Die Mutter und die vier Kinder mussten noch einen Leiterwagen ziehen, die ganze Strecke von Embrach nach Seen zu Fuss (16 km). Im Waldegg Seen mochten die Kühe den schweren Wagen nicht mehr ziehen, denn sie waren total erschöpft. Nun musste Grossvater einen Fuhrhalter in Seen suchen. Er fand einen mit zwei starken Pferden, die den Wagen ins Boll hinauf zogen. Im Boll sei die ganze Familie todmüde angekommen und alle hatten geweint, ausser dem Grossvater, als sie in das alte und kalte Haus einziehen mussten. Nach ein paar Tagen mussten die drei Buben in die Schule nach Seen hinunter. Das war kein Zuckerschlecken gewesen. Die Seemer Kinder seien sehr frech und böse mit den Neuankömmlingen aus Embrach gewesen.

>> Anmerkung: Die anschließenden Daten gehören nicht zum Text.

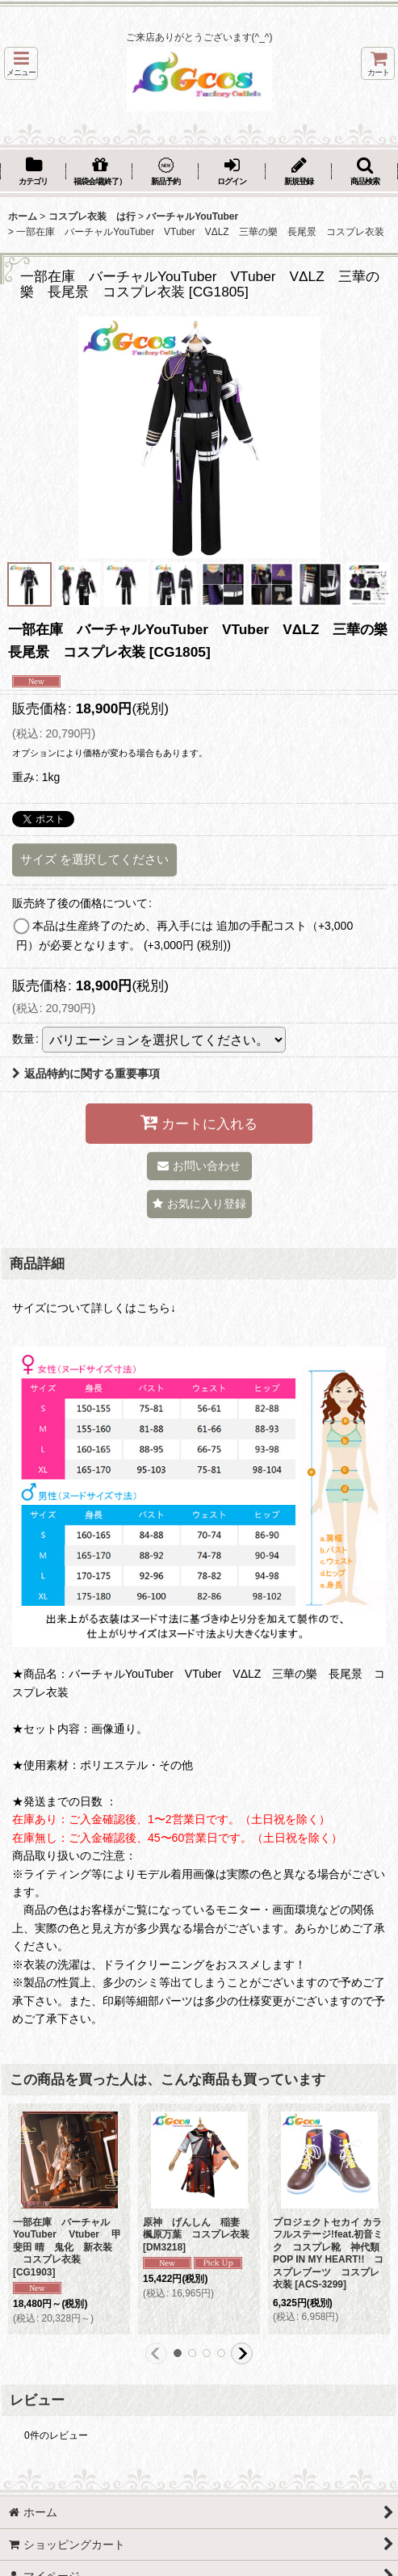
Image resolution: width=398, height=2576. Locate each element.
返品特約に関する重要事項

Grossvater musste sofort mit seinem Viehbestand der Viehversicherung Seen-Oberseen beitreten. 1917 hatte diese 83 Viehbesitzer. Das Mitgliederverzeichnis ist noch vorhanden. Als Seen 1921/22 eingemeindet wurde, ärgerte sich mein Grossvater gewaltig, er hätte gerne der Gemeinde Seen ein Stück Wald abgekauft. Dies wurde in der Folge vom Gemeinderat abgelehnt. Die Gemeinde Seen verschenkte die schönen Waldungen am Etzberg und Nübrechten (beim Seemer Buck), sowie Wies- und Ackerland alles der Stadt Winterthur. Aus diesem Grunde hat sich die Familie Bänninger nie in Winterthur eingebürgert und bis heute sind noch alle Embracher Bürger. An Ostern 1925, mitten in der Nacht, stürzte die schlechte südliche Hausmauer bis zum Parterre in den Garten.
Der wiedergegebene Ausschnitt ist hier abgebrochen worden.